Problem » Using the exact wording, repeat every line of the material.

Source information »
---------------
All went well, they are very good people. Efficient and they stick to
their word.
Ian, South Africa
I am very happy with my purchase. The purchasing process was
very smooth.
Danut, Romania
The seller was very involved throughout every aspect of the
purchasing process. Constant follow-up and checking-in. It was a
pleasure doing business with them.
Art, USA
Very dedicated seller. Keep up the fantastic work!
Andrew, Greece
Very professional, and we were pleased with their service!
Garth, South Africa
---------------
Task response »
All went well, they are very good people. Efficient and they stick to
their word.
Ian, South Africa
I am very happy with my purchase. The purchasing process was
very smooth.
Danut, Romania
The seller was very involved throughout every aspect of the
purchasing process. Constant follow-up and checking-in. It was a
pleasure doing business with them.
Art, USA
Very dedicated seller. Keep up the fantastic work!
Andrew, Greece
Very professional, and we were pleased with their service!
Garth, South Africa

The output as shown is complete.